BY JOYCE BLAY
Staff Writer
LAKEWOOD — Profits may one day take flight again at Seagull Square. That is the hope of a new ownership team at Lakewood’s second largest shopping center, according to manager Simcha Shain.
“We’re doing a feasibility study of the property, which we will continue to operate as a commercial business,” said Shain, who is also a member of the Lakewood Board of Education. “We see tremendous potential in this property.”
Despite a lawsuit filed by tenants against former owner Fair Oaks LLC, new owner Eliyahu Weinstein paid $10.7 million for Seagull Square at a closing held in May and recorded with the Ocean County Clerk’s Office on June 1, according to the Ocean County Inter-net Web site.
A mortgage of $9 million was obtained through Intervest National Bank of New York City and constituted the majority of the purchase price.
GMH Capital Partners of Newtown Square, Pa., represented Fair Oaks LLC in negotiating the deal, while Zev Lesser of Lakewood represented Ocean Realty 101 LLC, according to a press release sent to the Tri-Town News.
“We are pleased to have represented the institutional seller in this transaction,” said Bill Tourtellotte, a vice president with GMH Capital Partners Investment Sales Division, who was quoted in the release. “This property has excellent potential for value enhancement and this buyer is a great fit for the efficient and effective repositioning of this asset.”
The release said there were approximately 97,522 square feet of retail space at the shopping center, but in recent years many of the stores had not been leased.
Seagull Square has languished since 2001, when a Stop & Shop supermarket moved to a larger space that had been vacated by Foodtown in the Tri-State Plaza less than a mile down Route 9 in neighboring Dover Township.
Shain said he is hoping to change the public perception of Seagull Square.
“One of our specialties is buying distressed properties and turning them around,” he said on June 20. “We have property all over the country. This was an opportunity to turn [a local] mall around.”
Shain said he was working to resolve legal problems with tenants as well.
Last year Lynn Celli closed her ice cream parlor, Kringle’s Frozen Delites, but continues to represent other tenants who are also suing the shopping center. When contacted last week, she confirmed the sale of the property.
Celli said some tenants received leases they did not have before, such as the nail salon. However, she said those tenants would also have to pay more in rent if they chose to sign the leases offered them. She said Lesser had been attempting to persuade litigants to drop their lawsuit against the shopping center prior to its sale.

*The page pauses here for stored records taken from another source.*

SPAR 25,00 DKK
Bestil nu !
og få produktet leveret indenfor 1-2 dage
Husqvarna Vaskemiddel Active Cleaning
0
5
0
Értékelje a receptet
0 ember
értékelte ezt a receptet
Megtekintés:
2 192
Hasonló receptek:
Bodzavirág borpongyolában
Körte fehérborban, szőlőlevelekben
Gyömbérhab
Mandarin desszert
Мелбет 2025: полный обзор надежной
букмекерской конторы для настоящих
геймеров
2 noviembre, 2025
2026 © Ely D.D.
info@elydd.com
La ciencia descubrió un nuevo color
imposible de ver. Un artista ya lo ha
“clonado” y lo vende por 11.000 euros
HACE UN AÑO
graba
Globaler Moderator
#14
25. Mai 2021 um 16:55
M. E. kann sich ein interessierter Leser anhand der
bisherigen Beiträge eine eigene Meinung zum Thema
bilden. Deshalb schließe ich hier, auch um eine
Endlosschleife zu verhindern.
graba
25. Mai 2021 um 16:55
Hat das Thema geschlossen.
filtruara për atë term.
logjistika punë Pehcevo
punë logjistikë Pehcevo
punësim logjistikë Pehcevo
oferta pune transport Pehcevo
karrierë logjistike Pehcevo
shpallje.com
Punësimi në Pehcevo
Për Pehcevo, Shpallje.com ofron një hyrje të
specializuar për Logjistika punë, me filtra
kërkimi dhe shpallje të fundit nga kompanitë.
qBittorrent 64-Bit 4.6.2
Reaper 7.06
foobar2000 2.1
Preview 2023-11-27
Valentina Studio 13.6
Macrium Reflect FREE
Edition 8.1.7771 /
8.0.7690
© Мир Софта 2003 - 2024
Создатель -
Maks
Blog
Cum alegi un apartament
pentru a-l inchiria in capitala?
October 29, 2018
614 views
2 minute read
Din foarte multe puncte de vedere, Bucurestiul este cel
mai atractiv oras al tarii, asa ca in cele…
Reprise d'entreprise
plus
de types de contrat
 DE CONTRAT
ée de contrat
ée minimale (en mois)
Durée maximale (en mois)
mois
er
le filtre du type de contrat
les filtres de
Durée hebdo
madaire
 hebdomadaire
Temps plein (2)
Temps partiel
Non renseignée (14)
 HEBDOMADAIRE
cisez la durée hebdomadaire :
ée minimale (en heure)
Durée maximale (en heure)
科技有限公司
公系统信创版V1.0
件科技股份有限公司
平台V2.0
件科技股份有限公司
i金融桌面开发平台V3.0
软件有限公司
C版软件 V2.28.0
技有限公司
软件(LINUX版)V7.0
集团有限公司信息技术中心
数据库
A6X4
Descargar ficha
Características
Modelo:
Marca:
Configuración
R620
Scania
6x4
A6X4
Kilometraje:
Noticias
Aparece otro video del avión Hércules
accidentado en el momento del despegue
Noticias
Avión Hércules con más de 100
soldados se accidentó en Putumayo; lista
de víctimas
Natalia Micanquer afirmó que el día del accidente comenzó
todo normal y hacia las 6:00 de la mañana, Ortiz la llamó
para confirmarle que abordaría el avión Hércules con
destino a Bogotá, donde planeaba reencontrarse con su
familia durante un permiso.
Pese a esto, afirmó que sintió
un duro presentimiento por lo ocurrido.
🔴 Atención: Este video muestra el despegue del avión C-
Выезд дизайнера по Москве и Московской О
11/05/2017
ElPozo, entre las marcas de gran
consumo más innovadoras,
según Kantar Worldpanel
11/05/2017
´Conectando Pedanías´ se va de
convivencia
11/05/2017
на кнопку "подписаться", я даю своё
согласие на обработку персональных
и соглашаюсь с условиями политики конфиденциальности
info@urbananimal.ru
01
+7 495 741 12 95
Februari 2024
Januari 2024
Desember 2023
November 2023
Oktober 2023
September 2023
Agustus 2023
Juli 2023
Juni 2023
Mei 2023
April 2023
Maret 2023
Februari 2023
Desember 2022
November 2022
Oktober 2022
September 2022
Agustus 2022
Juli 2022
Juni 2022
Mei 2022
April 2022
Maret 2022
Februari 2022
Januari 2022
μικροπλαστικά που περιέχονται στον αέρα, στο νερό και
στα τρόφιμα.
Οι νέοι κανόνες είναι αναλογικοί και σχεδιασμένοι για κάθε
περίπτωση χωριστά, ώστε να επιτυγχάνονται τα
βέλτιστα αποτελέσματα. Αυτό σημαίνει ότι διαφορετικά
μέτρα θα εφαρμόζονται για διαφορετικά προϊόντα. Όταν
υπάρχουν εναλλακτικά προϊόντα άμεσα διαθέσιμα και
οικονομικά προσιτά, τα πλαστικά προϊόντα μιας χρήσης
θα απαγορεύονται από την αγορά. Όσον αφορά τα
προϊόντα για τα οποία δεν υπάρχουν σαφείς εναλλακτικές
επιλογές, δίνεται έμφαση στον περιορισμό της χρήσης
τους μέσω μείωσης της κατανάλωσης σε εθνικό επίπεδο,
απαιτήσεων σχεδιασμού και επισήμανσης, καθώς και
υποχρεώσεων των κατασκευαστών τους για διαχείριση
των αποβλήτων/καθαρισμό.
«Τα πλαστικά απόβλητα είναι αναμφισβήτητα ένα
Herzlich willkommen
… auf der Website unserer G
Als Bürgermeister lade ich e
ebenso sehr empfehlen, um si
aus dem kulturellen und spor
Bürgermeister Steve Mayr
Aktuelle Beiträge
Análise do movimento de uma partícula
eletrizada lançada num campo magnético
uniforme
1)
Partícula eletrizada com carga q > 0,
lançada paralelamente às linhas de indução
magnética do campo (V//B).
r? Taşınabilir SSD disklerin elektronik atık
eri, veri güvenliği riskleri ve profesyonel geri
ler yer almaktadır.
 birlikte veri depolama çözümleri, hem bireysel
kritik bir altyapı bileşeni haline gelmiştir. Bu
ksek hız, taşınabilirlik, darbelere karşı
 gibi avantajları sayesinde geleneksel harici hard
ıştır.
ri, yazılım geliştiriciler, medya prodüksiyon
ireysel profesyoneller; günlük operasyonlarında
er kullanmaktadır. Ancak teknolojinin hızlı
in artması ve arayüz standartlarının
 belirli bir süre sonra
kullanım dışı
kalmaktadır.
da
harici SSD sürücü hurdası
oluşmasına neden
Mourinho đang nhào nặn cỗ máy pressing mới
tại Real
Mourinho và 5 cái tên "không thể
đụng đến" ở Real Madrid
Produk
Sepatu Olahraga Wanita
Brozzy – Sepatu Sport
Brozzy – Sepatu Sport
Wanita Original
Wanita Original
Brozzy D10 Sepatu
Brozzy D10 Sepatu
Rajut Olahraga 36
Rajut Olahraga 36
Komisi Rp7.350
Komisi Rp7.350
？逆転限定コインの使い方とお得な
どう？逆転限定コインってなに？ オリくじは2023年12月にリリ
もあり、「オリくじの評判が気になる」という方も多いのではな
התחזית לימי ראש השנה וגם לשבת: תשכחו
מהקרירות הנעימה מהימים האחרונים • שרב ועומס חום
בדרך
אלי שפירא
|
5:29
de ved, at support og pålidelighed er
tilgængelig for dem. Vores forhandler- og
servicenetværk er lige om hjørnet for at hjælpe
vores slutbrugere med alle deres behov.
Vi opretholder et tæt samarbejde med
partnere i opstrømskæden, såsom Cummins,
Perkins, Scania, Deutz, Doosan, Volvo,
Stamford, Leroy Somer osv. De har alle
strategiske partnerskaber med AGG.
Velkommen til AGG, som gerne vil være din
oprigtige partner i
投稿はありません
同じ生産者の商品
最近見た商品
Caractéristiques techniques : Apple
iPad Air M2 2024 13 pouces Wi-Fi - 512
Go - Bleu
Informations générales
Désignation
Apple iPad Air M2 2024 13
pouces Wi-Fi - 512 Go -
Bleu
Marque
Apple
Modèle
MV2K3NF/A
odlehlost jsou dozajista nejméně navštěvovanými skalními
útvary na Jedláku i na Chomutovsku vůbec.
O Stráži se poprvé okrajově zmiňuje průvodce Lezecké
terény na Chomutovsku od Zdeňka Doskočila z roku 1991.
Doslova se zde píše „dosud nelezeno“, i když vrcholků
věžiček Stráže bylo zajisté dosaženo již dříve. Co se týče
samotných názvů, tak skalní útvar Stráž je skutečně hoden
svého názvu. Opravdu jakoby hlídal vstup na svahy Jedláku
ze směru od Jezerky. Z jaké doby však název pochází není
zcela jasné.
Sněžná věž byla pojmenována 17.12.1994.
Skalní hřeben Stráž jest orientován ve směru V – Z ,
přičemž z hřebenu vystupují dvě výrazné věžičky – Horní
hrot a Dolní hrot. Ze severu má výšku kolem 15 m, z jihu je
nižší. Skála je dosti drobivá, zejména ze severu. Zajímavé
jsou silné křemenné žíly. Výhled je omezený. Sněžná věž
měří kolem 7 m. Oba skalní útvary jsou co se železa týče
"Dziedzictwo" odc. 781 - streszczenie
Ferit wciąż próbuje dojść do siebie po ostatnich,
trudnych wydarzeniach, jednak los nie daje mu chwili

In response, Shain said Lesser was not an owner or manager and was not affiliated with Ocean Realty. He also said that although he could not discuss pending litigation, it was the intention of Seagull Square’s new owner to resolve the legal issues that now confront him.
“Our attorney is looking into the lawsuit filed by mall tenants and will try to make everything work out,” Shain said. “We bought this mall with these issues. We don’t run away from issues. Our attorneys are taking care of the matter.”